■ THE TASK
The listing below holds pictures; exclude them. Return exactly the lines from the one with "establecimientos procedentes de" through the one with "prise de conscience".

■ DATA LISTING
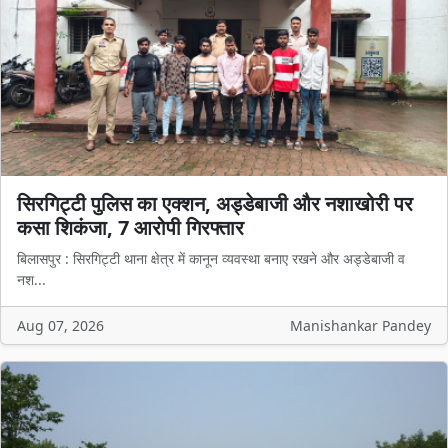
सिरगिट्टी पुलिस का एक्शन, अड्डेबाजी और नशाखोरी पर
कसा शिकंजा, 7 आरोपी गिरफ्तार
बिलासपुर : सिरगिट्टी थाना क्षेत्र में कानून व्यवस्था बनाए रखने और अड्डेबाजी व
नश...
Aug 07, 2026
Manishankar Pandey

--

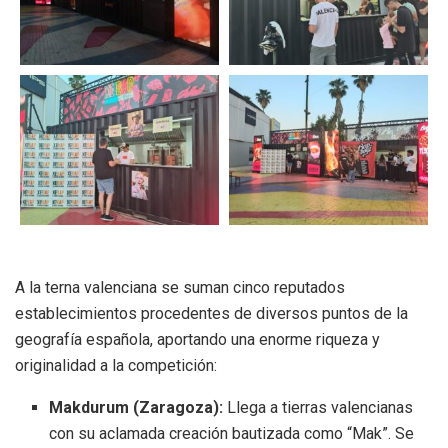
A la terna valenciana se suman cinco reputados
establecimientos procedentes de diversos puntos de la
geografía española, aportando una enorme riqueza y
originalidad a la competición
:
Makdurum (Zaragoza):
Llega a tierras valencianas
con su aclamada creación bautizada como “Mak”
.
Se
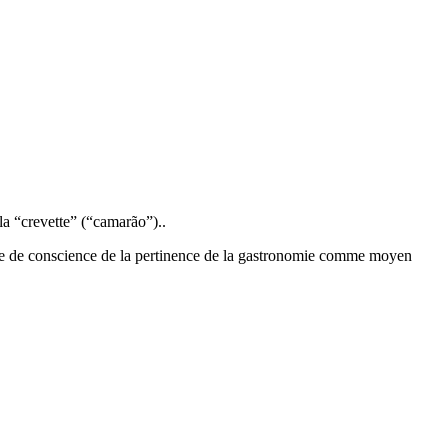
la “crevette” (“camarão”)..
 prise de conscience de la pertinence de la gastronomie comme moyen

■ RESULT OF THE EXERCISE
establecimientos procedentes de diversos puntos de la
geografía española, aportando una enorme riqueza y
originalidad a la competición
:
Makdurum (Zaragoza):
Llega a tierras valencianas
con su aclamada creación bautizada como “Mak”
.
Se
la “crevette” (“camarão”)..
 prise de conscience de la pertinence de la gastronomie comme moyen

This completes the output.